Introduction
Out of topic. At least for now. I want to start transitioning away from Software. I almost reached 30 and I just bought my first 4-plex. I have a very long-term detailed plan on how I want to proceed with my life and hopefully, I can document that in this zero-visibility blog.
Back to the topic. Yes. I was a loud Tesla guy in the office, almost obnoxious level, but I am always self-aware and proactively transition the topic to something else as I am getting sick of it when someone brings it up. I was there in 2018 when even in Vancouver, you wave with fellow Tesla drivers. A place now littered with Teslas. Fast forward to December of 2020, we bought a 2021 Model X (the last pre-refreshed Model X sold in Vancouver as we were told). Fast forward again to September of 2023, and we added the dreaded by many, BMW iX.
In this blog entry, I’ll compare the BMW iX with the Tesla Model X for each category, starting with most important, the range. We will work our way down to things like rattle. Let us start.
Range – Tesla Model 3 Long Range
I have owned two Teslas. A 2018 Model 3 Long Range and later, a 2021 Model X Long Range Plus.

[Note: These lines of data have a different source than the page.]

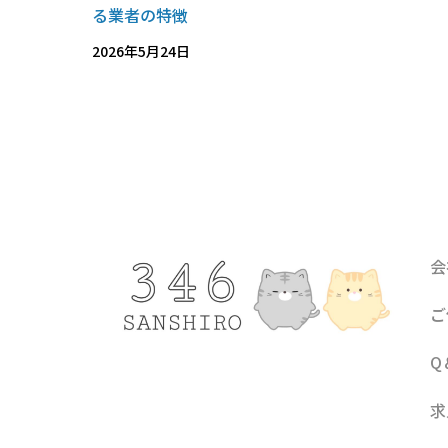
る業者の特徴
2026年5月24日
会
ご
Q
求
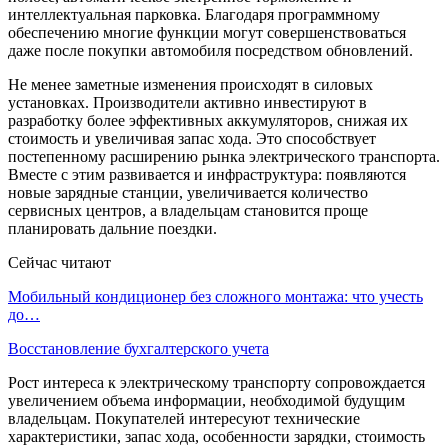
интеллектуальная парковка. Благодаря программному
обеспечению многие функции могут совершенствоваться
даже после покупки автомобиля посредством обновлений.
Не менее заметные изменения происходят в силовых
установках. Производители активно инвестируют в
разработку более эффективных аккумуляторов, снижая их
стоимость и увеличивая запас хода. Это способствует
постепенному расширению рынка электрического транспорта.
Вместе с этим развивается и инфраструктура: появляются
новые зарядные станции, увеличивается количество
сервисных центров, а владельцам становится проще
планировать дальние поездки.
Сейчас читают
Мобильный кондиционер без сложного монтажа: что учесть
до…
Восстановление бухгалтерского учета
Рост интереса к электрическому транспорту сопровождается
увеличением объема информации, необходимой будущим
владельцам. Покупателей интересуют технические
характеристики, запас хода, особенности зарядки, стоимость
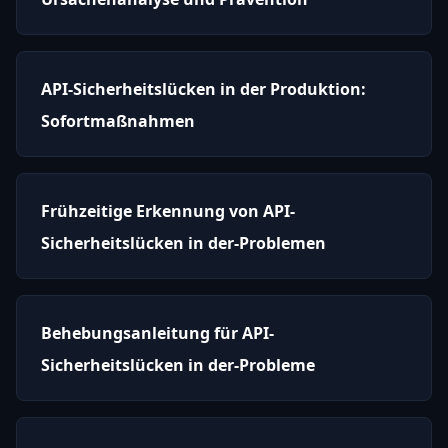
API-Sicherheitslücken in der Produktion:
Sofortmaßnahmen
Frühzeitige Erkennung von API-
Sicherheitslücken in der-Problemen
Behebungsanleitung für API-
Sicherheitslücken in der-Probleme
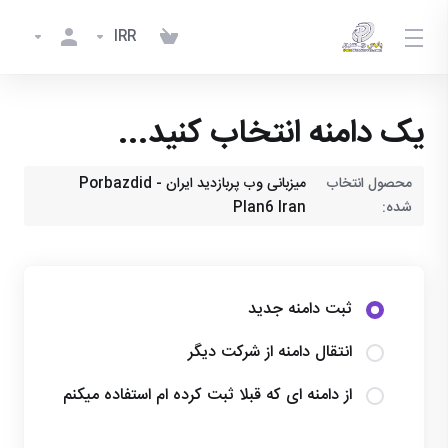
IRR
یک دامنه انتخاب کنید...
محصول انتخاب
میزبانی وب پربازدید ایران - Porbazdid
شده:
Plan6 Iran
ثبت دامنه جدید
انتقال دامنه از شرکت دیگر
از دامنه ای که قبلا ثبت کرده ام استفاده میکنم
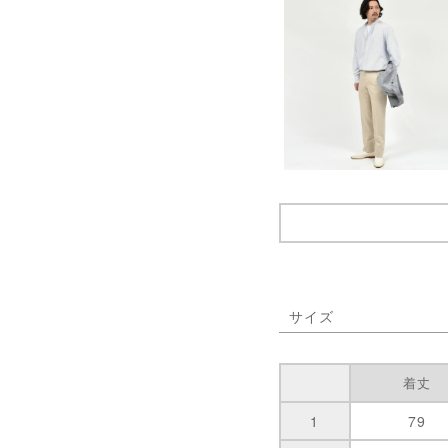
サイズ
着丈
1
79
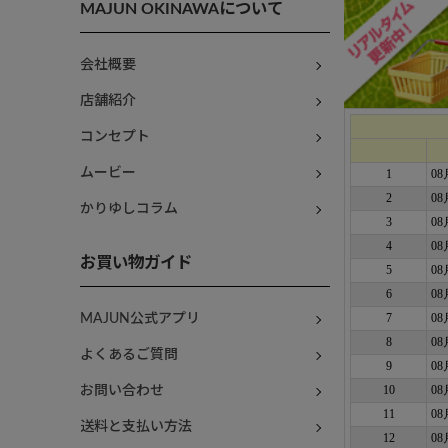
MAJUN OKINAWAについて
会社概要
店舗紹介
コンセプト
ムービー
かりゆしコラム
お買い物ガイド
MAJUN公式アプリ
よくあるご質問
お問い合わせ
送料と支払い方法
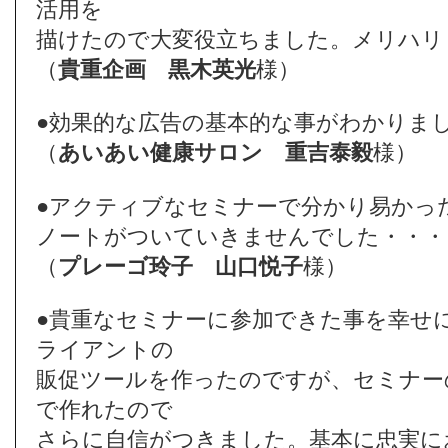
活用を
描けたので大変役立ちました。メリハリ
（
貴重企画
黒木英光
様）
●効果的な広告の基本的な事がわかりま
（
あいあい健康サロン
重吉泰毅
様）
●アクティブなセミナーで分かり易かっ
ノートがついていきませんでした・・・
（
プレーゴ玲子
山口悦子
様）
●貴重なセミナーに参加できた事を幸せ
ライアントの
販促ツールを作ったのですが、セミナー
で作れたので
さらに自信がつきました。基本に忠実に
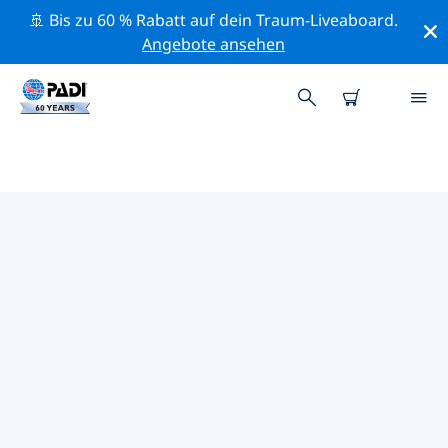
🚢 Bis zu 60 % Rabatt auf dein Traum-Liveaboard.
Angebote ansehen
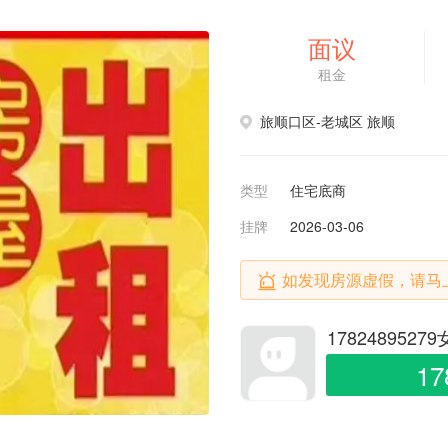
面议
租金
旅顺口区-老城区 旅顺
类型
住宅底商
挂牌
2026-03-06
如发现房源虚假，请马
1782489527
17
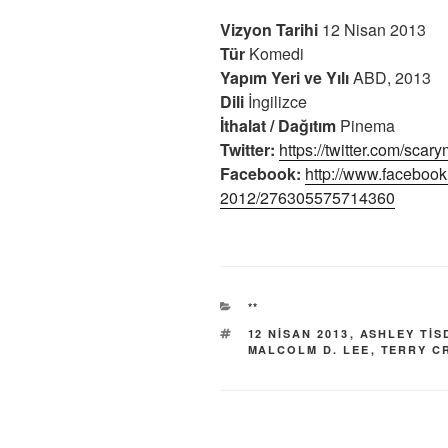
Vizyon Tarihi
12 Nisan 2013
Tür
Komedi
Yapım Yeri ve Yılı
ABD, 2013
Dili
İngilizce
İthalat / Dağıtım
Pinema
Twitter:
https://twitter.com/scar
Facebook:
http://www.facebook
2012/276305575714360
KATEGORILER
**
ETIKETLER
12 NISAN 2013
,
ASHLEY TIS
MALCOLM D. LEE
,
TERRY C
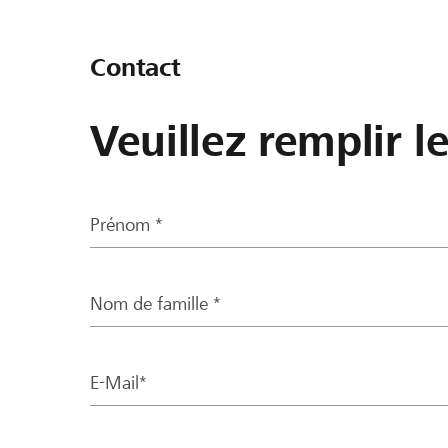
Contact
Veuillez remplir l
Prénom *
Nom de famille *
E-Mail*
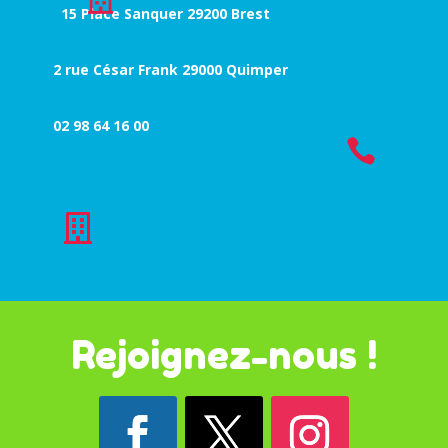
15 Place Sanquer 29200 Brest
2 rue César Frank 29000 Quimper
02 98 64 16 00


Rejoignez-nous !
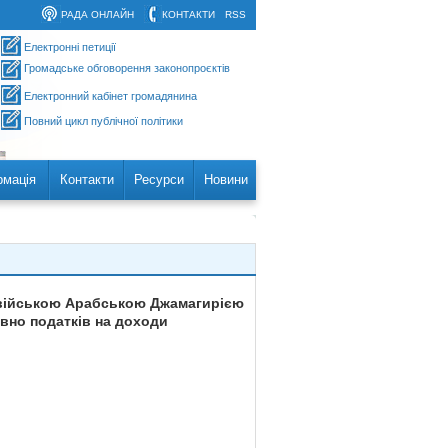
РАДА ОНЛАЙН
КОНТАКТИ
RSS
Електронні петиції
Громадське обговорення законопроєктів
Електронний кабінет громадянина
Повний цикл публічної політики
рмація
Контакти
Ресурси
Новини
івійською Арабською Джамагирією
вно податків на доходи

I lived in an apartment when I owned the Model 3. I have always wondered why I have to “touch up” twice for a car rated for a 500-something km range car. Despite only driving 200 or so km a week, all city driving, I will be kissing sub 10% charge in the middle of the week, requiring us to drive to Tsawassen Mills Mall, and later much nearer Richmond, BC. Spending 20-30 minutes to top up to 80%.
Very expensive, especially since the supercharger charges around 3x the utility rates, and really misleading. On road trips, I never remember achieving a 500km drive.
Range – Tesla Model X Long Range Plus
Before we moved to Saskatchewan Canada, we decided that the Model 3 was too small for us and upgraded to a Tesla Model X.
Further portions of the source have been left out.